About

I am a Ph.D. candidate in Computer Science at the University of Central Florida, advised by Dr. Gary T. Leavens. Since 2022 I have been a formal methods researcher at Idaho National Laboratory's National and Homeland Security Directorate, and more recently at the CyManII Cybersecurity Manufacturing Innovation Institute.

My research sits at the intersection of programming language theory and cyber-physical systems security. The specific threat I focus on is the stealthy attack: a sequence of individually valid, authenticated commands that drives a physical system into an unsafe state. These attacks are invisible to signature-based intrusion detection (which checks individual messages) and to physics-based anomaly detectors (which have no notion of protocol structure). My goal is to close that gap with machine-checked, formally verified guarantees.

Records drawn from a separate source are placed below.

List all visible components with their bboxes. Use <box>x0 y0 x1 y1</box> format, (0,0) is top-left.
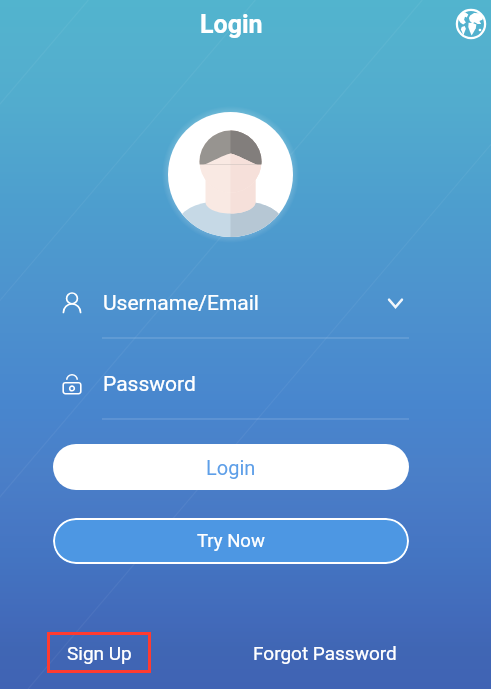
staticText: Login <box>200 10 263 39</box>
staticText: Password <box>103 372 196 397</box>
button[interactable]: Language <box>451 4 491 44</box>
staticText: Try Now <box>197 530 265 552</box>
button[interactable]: Password <box>61 367 409 401</box>
button[interactable]: Forgot Password <box>247 634 402 672</box>
staticText: Forgot Password <box>253 642 397 664</box>
button[interactable]: Login <box>53 444 409 490</box>
button[interactable]: Try Now <box>53 518 409 564</box>
staticText: Username/Email <box>103 291 259 316</box>
button[interactable]: Username/Email <box>61 286 409 320</box>
staticText: Sign Up <box>67 642 132 664</box>
button[interactable]: Sign Up <box>47 632 151 673</box>
button[interactable]: Expand <box>382 290 408 316</box>
staticText: Login <box>206 456 256 479</box>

My dissertation introduces SPECTRE (Safety-enforcing Protocol Checking through Type-theoretic Runtime Enforcement), a framework for constructing formally verified, runtime-enforced safety monitors for cyber-physical communication protocols.

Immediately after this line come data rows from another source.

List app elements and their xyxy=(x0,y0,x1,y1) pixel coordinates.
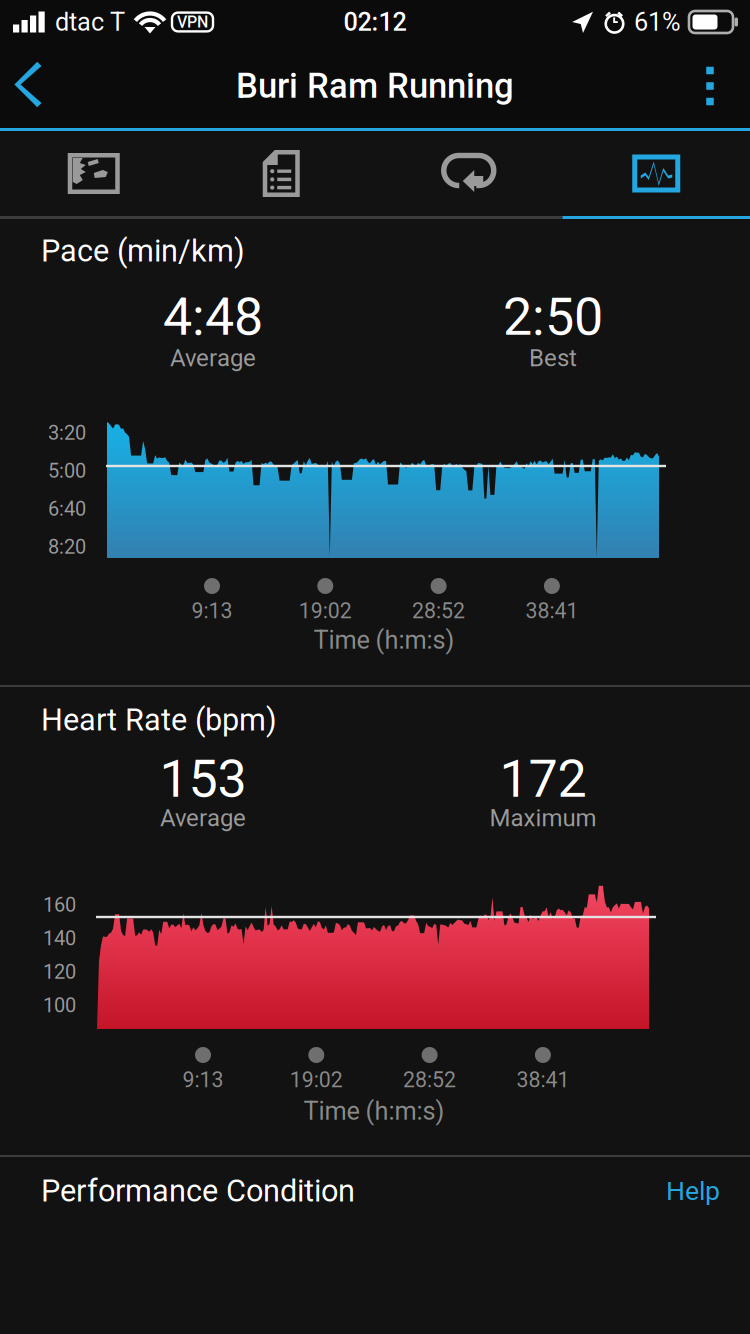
staticText: 160 xyxy=(43,893,76,917)
staticText: 8:20 xyxy=(48,535,86,559)
staticText: 172 xyxy=(500,748,586,809)
staticText: 140 xyxy=(43,927,76,950)
button[interactable]: Help xyxy=(654,1161,732,1221)
staticText: Time (h:m:s) xyxy=(304,1096,444,1126)
staticText: 38:41 xyxy=(516,1068,569,1092)
button[interactable]: Laps xyxy=(375,131,562,216)
staticText: 9:13 xyxy=(192,598,232,624)
staticText: Performance Condition xyxy=(41,1173,355,1209)
staticText: Heart Rate (bpm) xyxy=(41,702,277,738)
staticText: Maximum xyxy=(490,804,596,832)
staticText: Time (h:m:s) xyxy=(314,625,454,655)
staticText: 5:00 xyxy=(48,459,86,483)
staticText: 9:13 xyxy=(182,1068,224,1092)
button[interactable]: More options xyxy=(679,44,741,128)
staticText: Average xyxy=(160,804,246,832)
staticText: 19:02 xyxy=(290,1068,343,1092)
staticText: 19:02 xyxy=(299,598,352,624)
staticText: Buri Ram Running xyxy=(236,66,514,106)
staticText: Best xyxy=(529,344,577,372)
button[interactable]: Charts xyxy=(562,131,750,216)
staticText: 120 xyxy=(43,960,76,984)
staticText: 61% xyxy=(634,7,681,37)
staticText: VPN xyxy=(177,13,208,31)
staticText: 3:20 xyxy=(48,421,86,445)
staticText: 02:12 xyxy=(344,7,406,37)
staticText: 28:52 xyxy=(412,598,465,624)
staticText: Pace (min/km) xyxy=(41,233,245,269)
button[interactable]: Details xyxy=(188,131,375,216)
button[interactable]: Back xyxy=(0,44,62,128)
staticText: 28:52 xyxy=(403,1068,456,1092)
staticText: 38:41 xyxy=(525,598,578,624)
staticText: 4:48 xyxy=(163,286,263,347)
staticText: Average xyxy=(170,344,256,372)
staticText: 153 xyxy=(160,748,246,809)
staticText: Help xyxy=(666,1175,720,1207)
button[interactable]: Map xyxy=(0,131,188,216)
staticText: 6:40 xyxy=(48,497,86,521)
staticText: 2:50 xyxy=(503,286,603,347)
staticText: dtac T xyxy=(55,7,125,37)
staticText: 100 xyxy=(43,994,76,1017)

The core idea: you write a protocol specification as a Refined Multiparty Session Type (RMPST) — a type-theoretic formalism that describes the full choreography of a protocol, including data-dependent safety predicates discharged by an SMT solver. SPECTRE then produces three certified deployment paths from that specification:

• · Static (Facet): certified OCaml endpoint extraction with compile-time checking
• · Dynamic distributed (Facet): lightweight runtime monitors at each participant
• · Dynamic centralized (Platum): synthesized C FSMs for legacy embedded retrofit, running in O(1) memory at ~13 µs/message on ARM hardware

A composition theorem connects protocol conformance across all three paths to physical safety invariants — meaning the proof object and the deployed monitor are the same object. I have validated SPECTRE on MAVLink (ArduPilot, PX4) and Modbus, with 100% detection of behavioral attacks at under 10% latency overhead on a physical chemical mixing testbed.

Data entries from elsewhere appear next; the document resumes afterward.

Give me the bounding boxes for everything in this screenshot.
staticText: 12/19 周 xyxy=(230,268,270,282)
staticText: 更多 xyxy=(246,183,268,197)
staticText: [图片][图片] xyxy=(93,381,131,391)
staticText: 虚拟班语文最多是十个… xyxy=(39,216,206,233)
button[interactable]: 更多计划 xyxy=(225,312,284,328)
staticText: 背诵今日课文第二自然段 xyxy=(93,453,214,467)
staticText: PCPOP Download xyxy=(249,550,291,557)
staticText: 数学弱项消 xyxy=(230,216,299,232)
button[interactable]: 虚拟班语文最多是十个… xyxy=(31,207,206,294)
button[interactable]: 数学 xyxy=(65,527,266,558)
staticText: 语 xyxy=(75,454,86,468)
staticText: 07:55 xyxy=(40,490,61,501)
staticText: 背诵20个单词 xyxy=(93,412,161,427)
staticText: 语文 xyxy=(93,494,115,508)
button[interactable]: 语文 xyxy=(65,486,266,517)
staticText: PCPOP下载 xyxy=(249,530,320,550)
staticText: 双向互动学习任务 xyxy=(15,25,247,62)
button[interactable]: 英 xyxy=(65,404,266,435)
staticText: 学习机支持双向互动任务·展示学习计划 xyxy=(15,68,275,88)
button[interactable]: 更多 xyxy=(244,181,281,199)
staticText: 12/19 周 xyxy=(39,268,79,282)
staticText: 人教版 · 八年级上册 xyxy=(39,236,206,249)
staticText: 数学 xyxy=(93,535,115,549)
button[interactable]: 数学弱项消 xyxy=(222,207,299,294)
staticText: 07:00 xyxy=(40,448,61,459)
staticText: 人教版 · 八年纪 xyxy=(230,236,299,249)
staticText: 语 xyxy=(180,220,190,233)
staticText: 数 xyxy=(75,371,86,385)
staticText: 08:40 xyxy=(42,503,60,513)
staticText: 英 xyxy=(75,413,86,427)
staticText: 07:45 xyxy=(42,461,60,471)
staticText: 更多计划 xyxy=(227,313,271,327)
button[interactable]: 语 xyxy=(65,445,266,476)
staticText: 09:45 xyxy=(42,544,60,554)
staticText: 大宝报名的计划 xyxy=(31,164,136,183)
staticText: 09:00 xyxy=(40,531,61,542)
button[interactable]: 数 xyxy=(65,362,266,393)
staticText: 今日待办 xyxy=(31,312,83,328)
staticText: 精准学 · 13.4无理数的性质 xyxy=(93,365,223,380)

Multiparty session types are a type-theoretic formalism for specifying communication protocols as global interaction schemas. A global type describes the full choreography: who sends what to whom, in what order, subject to what conditions. Local types, projected from the global type, describe each participant's individual behavior. The theory guarantees that if every participant follows their local type, the global protocol is respected — deadlock-free, with no communication mismatches.

Refined session types add data-dependent predicates. In a UAV protocol, a refinement might say the next waypoint index must be strictly greater than the current one. These predicates are checked by an SMT solver at runtime, blocking sequences that appear individually valid but would drive the physical system into an unsafe state.

Mechanizing this theory in F* means these properties are not pen-and-paper claims. They are machine-checked proofs that the extraction pipeline carries through to the deployed monitor.

SPECTRE assumes an adversary who can inject, replay, or reorder messages at the network level, and who may have compromised one or more system components — the ground control station, the autopilot OS, or a PLC. The adversary cannot break cryptographic message integrity, and operates within the protocol's message vocabulary (stealthy, not brute-force).

What SPECTRE guarantees: no trace accepted by the monitor drives the physical system to an unsafe state, regardless of the adversary's message sequence.

What SPECTRE does not guarantee: liveness under denial-of-service, or protection against adversaries who have compromised the monitor itself. The latter is addressed for dynamic deployments by composing monitors with seL4 microkernel isolation.